China’s central bank expected to use ‘variety of tools’ to ensure ample liquidity and reasonable economic growth
- Beijing’s insistence on a tighter monetary approach, as well as more deleveraging, has raised concerns about the national economy
- Analysts expect a gradual improvement of credit to both enterprises and households, as well as further loosening by the central bank

China’s central bank could become more accommodative towards supporting the country’s growth, after new data showed that mortgage lending and the level of local government bonds issued rose last month.
Commercial banks extended 826.2 billion yuan (US$129.3 billion) worth of new loans in October, an increase of 136.4 billion yuan (US$21.34 billion) from a year earlier, according to new data released by the People’s Bank of China (PBOC) on Wednesday.
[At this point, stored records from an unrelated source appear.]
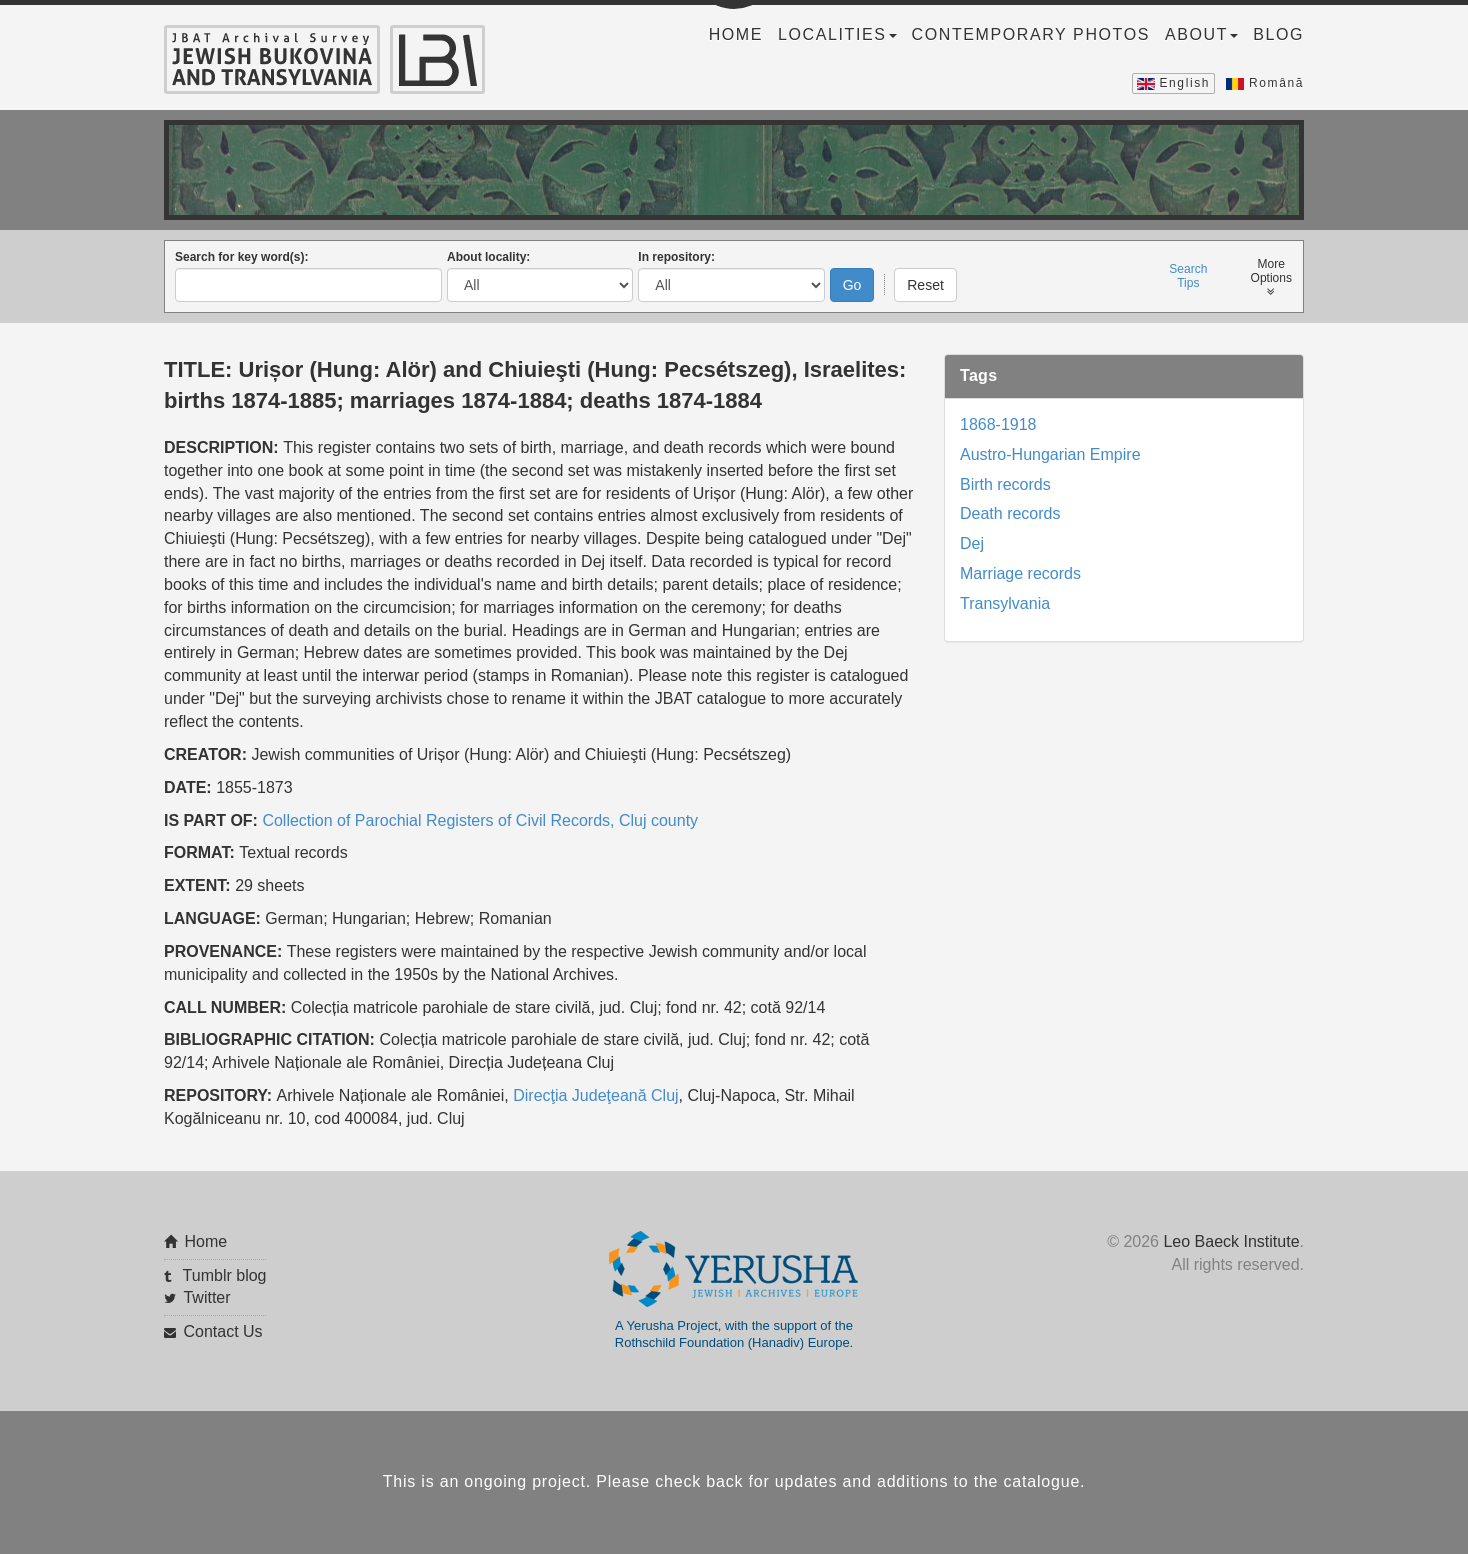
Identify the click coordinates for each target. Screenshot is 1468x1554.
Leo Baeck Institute (1231, 1241)
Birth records (1005, 484)
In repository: (676, 257)
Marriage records (1020, 573)
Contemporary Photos (1031, 34)
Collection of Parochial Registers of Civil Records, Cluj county (480, 820)
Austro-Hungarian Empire (1050, 454)
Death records (1010, 513)
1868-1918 (998, 424)
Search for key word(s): (241, 257)
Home (736, 34)
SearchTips (1188, 276)
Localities (837, 34)
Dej (972, 543)
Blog (1278, 34)
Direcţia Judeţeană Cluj (595, 1095)
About (1201, 34)
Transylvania (1005, 603)
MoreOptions (1271, 277)
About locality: (488, 257)
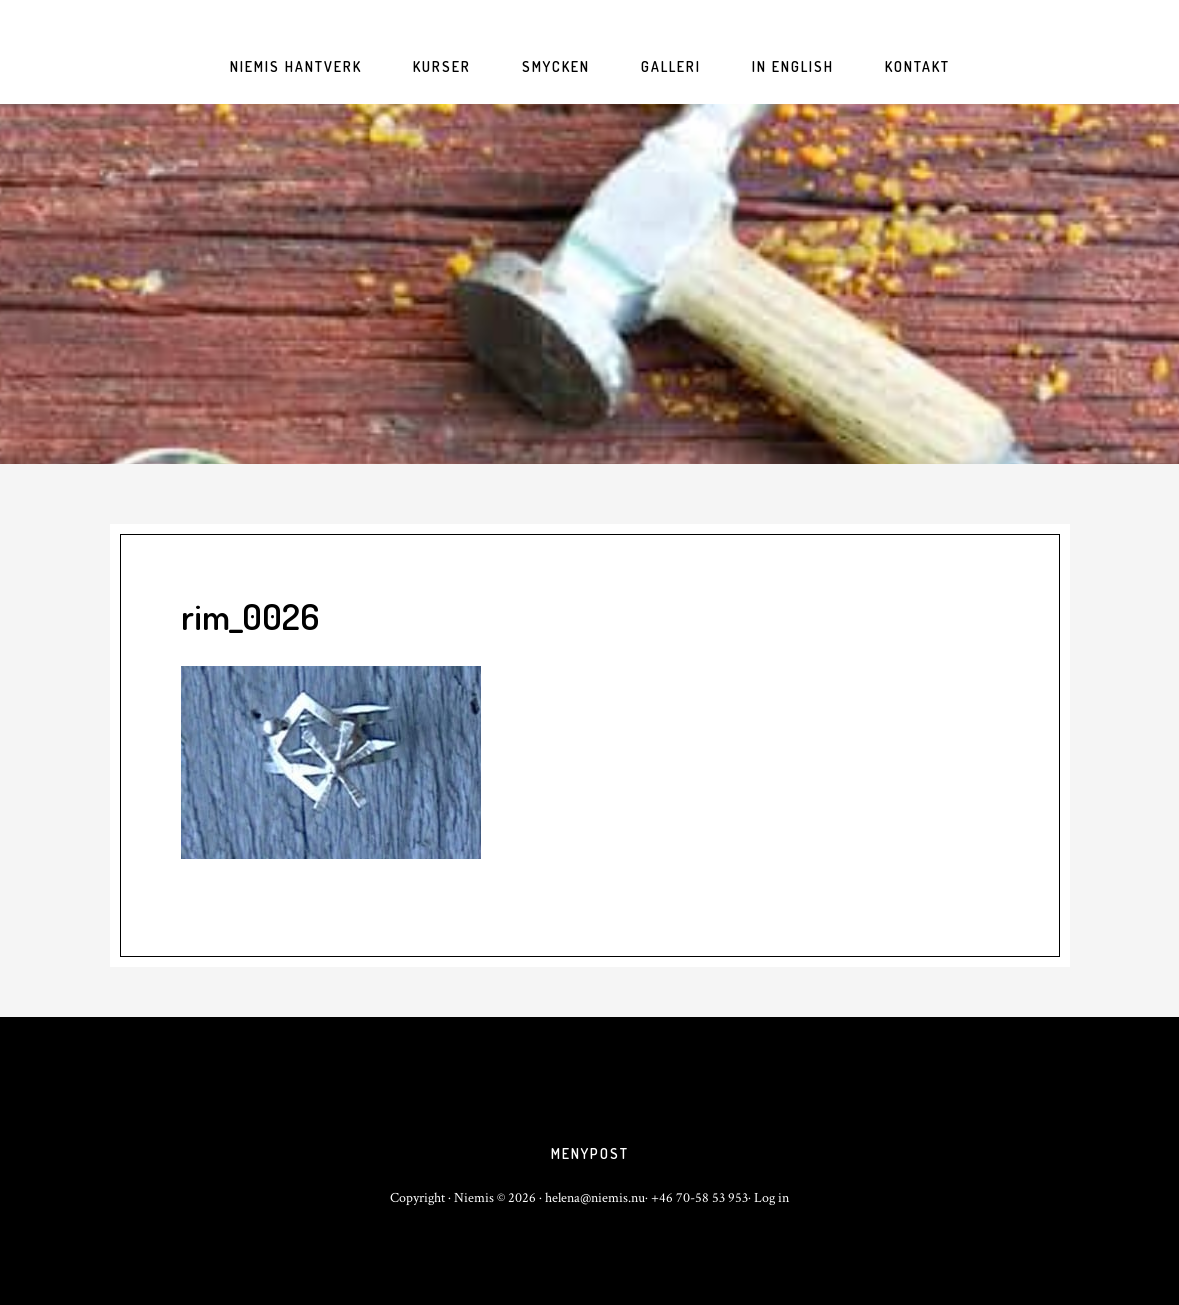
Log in (771, 1198)
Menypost (590, 1153)
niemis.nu (590, 284)
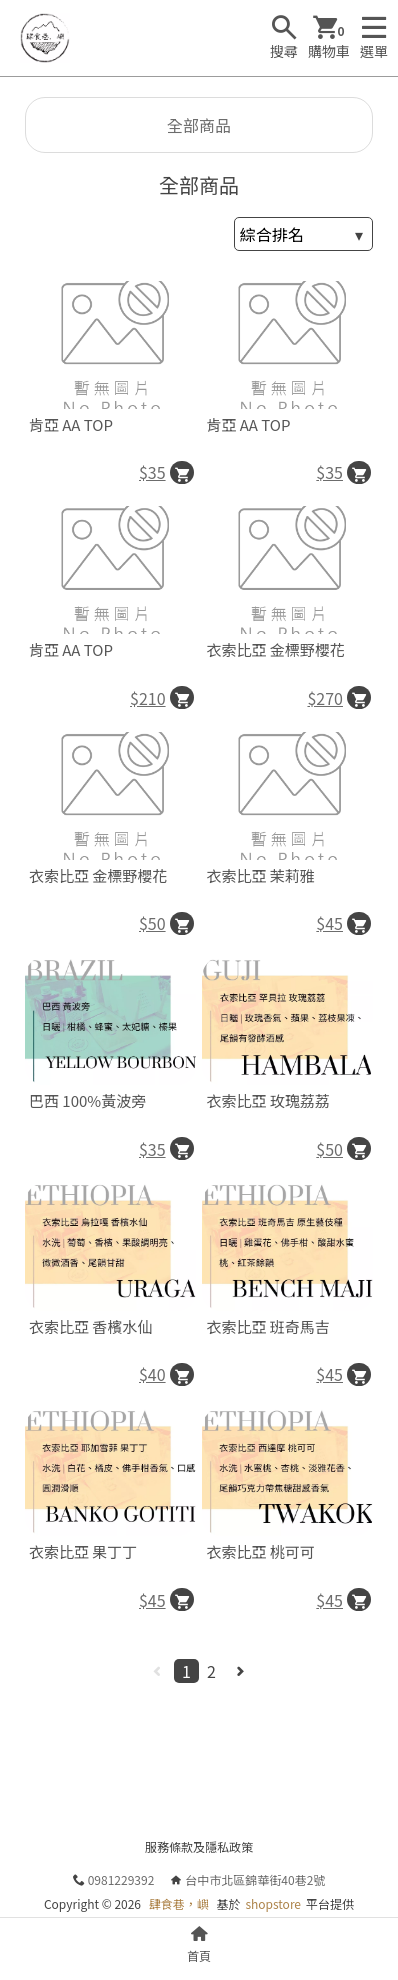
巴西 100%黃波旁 (87, 1100)
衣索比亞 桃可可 (260, 1551)
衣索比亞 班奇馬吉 (267, 1326)
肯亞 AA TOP (71, 424)
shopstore (273, 1903)
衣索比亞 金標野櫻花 (275, 649)
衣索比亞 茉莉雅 (260, 875)
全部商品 (199, 125)
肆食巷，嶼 (179, 1903)
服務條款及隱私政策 (199, 1846)
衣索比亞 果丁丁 (83, 1551)
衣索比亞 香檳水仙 (90, 1326)
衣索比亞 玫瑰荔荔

Aggregate financing, an indicator that measures the country’s overall funding for the real economy, was 1.59 trillion yuan last month – an increase of 197 billion yuan from a year earlier.
Alongside stable lending rates, the central bank also maintained liquidity in the market in support of potentially more issuances of special-purpose bonds, which are instruments used by local governments to raise funds, particularly for construction and projects. The bank’s latest data showed that, in October, local government bond issuance was 123.6 billion yuan higher than it had been a year prior – reaching 616.7 billion yuan.
Meanwhile, the growth of M2, the broad measure of money supply, grew 8.7 per cent last month, 0.4 percentage points higher than a month earlier.